═════ Exercise input ═════

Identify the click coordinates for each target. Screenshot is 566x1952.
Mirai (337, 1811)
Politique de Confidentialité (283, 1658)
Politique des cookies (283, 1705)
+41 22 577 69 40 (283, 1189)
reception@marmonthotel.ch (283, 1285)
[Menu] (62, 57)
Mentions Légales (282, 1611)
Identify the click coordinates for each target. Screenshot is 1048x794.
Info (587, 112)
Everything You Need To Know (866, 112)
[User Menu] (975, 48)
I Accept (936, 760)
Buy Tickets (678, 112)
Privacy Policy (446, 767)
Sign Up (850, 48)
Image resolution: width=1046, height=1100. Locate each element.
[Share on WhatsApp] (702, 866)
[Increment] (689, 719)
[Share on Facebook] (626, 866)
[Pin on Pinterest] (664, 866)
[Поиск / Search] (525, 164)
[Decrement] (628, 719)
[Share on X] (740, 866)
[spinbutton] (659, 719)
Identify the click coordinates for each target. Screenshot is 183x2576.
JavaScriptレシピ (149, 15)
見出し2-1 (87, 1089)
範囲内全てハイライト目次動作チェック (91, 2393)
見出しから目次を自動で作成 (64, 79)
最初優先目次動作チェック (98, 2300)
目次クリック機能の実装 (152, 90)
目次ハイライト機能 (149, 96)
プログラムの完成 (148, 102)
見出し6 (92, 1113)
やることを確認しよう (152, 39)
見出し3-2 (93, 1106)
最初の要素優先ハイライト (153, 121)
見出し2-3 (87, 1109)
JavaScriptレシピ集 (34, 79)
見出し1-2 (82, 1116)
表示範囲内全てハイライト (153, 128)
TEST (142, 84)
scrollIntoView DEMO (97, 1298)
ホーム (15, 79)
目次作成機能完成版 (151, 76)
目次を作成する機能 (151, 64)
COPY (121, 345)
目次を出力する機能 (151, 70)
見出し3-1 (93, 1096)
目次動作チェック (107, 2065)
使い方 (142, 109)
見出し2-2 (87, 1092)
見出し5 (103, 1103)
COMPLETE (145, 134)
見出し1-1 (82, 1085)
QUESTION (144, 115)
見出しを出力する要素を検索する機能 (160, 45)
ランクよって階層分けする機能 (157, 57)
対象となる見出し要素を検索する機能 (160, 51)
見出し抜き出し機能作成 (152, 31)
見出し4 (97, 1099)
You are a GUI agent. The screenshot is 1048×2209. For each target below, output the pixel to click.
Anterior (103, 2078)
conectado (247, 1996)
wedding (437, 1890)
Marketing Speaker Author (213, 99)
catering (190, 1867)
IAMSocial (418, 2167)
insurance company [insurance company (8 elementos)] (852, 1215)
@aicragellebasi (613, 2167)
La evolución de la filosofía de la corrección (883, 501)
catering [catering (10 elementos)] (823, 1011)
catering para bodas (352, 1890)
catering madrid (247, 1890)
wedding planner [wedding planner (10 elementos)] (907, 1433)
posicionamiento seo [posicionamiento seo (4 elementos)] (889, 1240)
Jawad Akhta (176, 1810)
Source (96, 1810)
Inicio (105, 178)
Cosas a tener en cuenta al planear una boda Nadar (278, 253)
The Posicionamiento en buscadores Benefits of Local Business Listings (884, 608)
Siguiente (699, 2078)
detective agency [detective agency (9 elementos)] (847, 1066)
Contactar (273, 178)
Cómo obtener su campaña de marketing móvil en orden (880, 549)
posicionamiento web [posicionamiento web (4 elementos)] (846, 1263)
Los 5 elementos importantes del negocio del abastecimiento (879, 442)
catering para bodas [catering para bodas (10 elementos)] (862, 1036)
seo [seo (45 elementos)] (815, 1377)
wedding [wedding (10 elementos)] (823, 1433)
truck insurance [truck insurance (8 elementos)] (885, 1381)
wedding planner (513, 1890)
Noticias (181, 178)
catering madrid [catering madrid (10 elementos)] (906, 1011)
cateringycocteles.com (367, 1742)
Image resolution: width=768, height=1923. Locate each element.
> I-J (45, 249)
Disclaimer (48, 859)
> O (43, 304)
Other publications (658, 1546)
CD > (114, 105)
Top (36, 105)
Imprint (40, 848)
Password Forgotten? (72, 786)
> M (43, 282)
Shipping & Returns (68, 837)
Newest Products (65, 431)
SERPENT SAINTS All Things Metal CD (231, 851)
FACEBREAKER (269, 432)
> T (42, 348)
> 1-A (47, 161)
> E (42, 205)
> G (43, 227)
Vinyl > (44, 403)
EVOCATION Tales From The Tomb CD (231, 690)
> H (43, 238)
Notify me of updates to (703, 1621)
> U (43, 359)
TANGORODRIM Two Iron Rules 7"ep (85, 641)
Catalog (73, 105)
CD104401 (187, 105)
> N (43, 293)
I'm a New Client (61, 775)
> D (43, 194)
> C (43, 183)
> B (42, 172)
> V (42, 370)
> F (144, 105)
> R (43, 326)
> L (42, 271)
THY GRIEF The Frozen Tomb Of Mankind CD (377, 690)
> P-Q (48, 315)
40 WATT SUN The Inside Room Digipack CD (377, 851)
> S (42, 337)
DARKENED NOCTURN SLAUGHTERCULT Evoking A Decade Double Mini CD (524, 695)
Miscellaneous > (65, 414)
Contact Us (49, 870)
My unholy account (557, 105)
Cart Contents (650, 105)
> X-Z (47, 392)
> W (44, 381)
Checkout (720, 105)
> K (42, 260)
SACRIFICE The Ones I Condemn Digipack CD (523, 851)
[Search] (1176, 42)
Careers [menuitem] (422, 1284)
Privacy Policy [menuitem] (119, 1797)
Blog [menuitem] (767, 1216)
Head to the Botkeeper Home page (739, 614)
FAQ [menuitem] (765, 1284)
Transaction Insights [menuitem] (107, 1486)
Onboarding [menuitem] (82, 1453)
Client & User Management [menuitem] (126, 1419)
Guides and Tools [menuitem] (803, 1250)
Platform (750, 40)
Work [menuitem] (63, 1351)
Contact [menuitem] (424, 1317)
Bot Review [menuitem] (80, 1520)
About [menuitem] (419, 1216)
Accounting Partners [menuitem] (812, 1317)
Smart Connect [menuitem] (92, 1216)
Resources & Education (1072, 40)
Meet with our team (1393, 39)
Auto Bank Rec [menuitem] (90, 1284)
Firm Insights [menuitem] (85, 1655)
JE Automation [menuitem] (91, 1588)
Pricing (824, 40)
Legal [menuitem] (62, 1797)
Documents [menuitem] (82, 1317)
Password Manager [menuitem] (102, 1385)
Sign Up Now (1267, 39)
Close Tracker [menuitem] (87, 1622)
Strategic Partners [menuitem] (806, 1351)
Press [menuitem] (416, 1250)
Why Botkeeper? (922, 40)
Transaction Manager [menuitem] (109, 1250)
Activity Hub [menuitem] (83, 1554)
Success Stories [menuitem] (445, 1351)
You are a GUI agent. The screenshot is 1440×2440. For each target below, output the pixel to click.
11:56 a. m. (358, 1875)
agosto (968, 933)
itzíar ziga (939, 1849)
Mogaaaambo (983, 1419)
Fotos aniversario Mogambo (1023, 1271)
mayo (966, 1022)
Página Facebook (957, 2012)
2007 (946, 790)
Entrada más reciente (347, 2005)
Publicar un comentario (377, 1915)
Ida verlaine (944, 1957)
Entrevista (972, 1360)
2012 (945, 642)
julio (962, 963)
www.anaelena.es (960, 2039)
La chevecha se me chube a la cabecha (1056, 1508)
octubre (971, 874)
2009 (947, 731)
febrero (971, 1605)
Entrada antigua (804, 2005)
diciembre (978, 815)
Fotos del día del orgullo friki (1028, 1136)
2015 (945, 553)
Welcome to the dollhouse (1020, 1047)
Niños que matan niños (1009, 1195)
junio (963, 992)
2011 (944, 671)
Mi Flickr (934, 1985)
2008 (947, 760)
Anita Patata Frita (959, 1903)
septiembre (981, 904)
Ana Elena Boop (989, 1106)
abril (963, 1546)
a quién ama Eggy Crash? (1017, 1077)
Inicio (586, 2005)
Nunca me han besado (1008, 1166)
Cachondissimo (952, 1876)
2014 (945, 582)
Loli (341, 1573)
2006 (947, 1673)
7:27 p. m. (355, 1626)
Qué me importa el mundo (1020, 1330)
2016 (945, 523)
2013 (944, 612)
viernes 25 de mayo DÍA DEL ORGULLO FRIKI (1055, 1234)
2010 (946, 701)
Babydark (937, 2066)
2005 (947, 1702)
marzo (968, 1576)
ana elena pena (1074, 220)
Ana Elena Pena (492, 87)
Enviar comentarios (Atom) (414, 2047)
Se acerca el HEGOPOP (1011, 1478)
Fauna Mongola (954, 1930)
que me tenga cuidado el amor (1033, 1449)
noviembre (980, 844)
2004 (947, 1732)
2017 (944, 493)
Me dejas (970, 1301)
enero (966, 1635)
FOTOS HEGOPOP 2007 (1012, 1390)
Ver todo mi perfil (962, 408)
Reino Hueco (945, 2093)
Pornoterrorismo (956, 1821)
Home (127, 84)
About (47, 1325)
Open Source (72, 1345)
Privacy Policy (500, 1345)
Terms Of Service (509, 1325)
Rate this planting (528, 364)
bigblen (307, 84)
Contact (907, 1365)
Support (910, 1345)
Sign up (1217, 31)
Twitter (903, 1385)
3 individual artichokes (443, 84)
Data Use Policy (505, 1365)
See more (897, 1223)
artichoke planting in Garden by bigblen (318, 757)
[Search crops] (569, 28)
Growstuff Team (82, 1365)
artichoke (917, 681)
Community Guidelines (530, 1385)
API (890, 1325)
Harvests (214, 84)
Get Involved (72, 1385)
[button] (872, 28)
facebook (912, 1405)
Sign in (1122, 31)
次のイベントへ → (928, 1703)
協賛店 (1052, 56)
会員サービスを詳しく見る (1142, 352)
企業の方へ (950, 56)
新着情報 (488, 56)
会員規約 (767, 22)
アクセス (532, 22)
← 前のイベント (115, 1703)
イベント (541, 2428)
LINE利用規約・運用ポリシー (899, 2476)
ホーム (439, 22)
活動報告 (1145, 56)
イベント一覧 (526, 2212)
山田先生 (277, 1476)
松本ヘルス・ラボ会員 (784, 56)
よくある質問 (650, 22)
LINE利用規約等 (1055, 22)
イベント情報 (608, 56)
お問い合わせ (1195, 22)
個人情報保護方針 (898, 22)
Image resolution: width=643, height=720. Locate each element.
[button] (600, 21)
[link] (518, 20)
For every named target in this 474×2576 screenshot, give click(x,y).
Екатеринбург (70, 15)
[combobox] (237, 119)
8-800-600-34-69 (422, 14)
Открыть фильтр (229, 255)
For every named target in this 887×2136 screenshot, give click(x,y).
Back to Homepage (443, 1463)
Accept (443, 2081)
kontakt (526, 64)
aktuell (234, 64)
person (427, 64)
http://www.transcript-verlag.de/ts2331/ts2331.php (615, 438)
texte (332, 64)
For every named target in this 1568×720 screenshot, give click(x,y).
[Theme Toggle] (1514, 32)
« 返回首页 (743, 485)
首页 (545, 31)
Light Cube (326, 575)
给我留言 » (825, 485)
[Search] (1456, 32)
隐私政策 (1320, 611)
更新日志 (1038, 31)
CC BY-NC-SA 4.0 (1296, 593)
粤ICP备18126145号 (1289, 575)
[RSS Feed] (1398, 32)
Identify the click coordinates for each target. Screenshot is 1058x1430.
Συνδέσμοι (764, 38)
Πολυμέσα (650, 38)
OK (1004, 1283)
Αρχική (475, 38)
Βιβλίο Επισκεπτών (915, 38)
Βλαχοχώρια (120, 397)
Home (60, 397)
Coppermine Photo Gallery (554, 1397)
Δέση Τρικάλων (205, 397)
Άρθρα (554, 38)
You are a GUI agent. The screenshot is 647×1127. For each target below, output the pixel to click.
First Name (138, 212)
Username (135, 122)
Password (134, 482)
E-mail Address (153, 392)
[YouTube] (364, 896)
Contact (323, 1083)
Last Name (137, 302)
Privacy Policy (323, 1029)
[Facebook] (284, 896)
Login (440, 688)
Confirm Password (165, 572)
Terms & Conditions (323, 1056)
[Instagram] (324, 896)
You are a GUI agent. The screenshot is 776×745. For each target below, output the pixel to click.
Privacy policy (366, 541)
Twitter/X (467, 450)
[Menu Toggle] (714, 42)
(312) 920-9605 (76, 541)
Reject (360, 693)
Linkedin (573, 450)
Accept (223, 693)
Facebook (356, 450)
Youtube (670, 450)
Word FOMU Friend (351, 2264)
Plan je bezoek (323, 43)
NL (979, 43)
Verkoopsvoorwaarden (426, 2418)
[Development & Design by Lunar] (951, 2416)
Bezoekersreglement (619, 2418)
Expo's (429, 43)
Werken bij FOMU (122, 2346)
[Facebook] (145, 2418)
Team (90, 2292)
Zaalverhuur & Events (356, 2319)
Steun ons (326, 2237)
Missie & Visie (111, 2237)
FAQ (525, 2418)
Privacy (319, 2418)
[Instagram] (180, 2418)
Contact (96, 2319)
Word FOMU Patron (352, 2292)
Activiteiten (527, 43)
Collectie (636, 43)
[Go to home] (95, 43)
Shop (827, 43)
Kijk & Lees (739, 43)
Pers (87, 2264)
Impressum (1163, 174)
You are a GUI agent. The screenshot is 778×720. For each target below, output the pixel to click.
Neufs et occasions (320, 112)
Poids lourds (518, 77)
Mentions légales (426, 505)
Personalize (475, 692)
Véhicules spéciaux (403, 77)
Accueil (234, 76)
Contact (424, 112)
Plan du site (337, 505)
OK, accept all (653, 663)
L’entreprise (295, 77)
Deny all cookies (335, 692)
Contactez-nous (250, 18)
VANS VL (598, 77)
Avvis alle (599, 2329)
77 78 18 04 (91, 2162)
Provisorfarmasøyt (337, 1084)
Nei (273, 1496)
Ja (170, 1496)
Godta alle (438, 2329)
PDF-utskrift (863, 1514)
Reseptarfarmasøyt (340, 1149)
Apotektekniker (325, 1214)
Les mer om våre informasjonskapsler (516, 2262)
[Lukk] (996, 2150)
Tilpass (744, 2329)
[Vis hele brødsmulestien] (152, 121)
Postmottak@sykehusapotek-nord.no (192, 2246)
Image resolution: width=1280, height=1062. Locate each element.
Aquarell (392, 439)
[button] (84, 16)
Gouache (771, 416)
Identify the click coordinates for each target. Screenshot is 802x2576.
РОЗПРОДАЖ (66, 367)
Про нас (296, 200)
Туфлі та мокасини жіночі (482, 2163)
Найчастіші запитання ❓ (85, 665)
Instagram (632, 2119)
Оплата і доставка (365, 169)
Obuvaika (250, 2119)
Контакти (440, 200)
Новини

═════

Quote the data above from the line containing "Back to Homepage (443, 1463)" to the line containing "CC BY-NC-SA 4.0 (1296, 593)", inclusive, and stop.

Back to Homepage (443, 1463)
Accept (443, 2081)
kontakt (526, 64)
aktuell (234, 64)
person (427, 64)
http://www.transcript-verlag.de/ts2331/ts2331.php (615, 438)
texte (332, 64)
For every named target in this 1568×720 screenshot, give click(x,y).
[Theme Toggle] (1514, 32)
« 返回首页 (743, 485)
首页 (545, 31)
Light Cube (326, 575)
给我留言 » (825, 485)
[Search] (1456, 32)
隐私政策 (1320, 611)
更新日志 (1038, 31)
CC BY-NC-SA 4.0 (1296, 593)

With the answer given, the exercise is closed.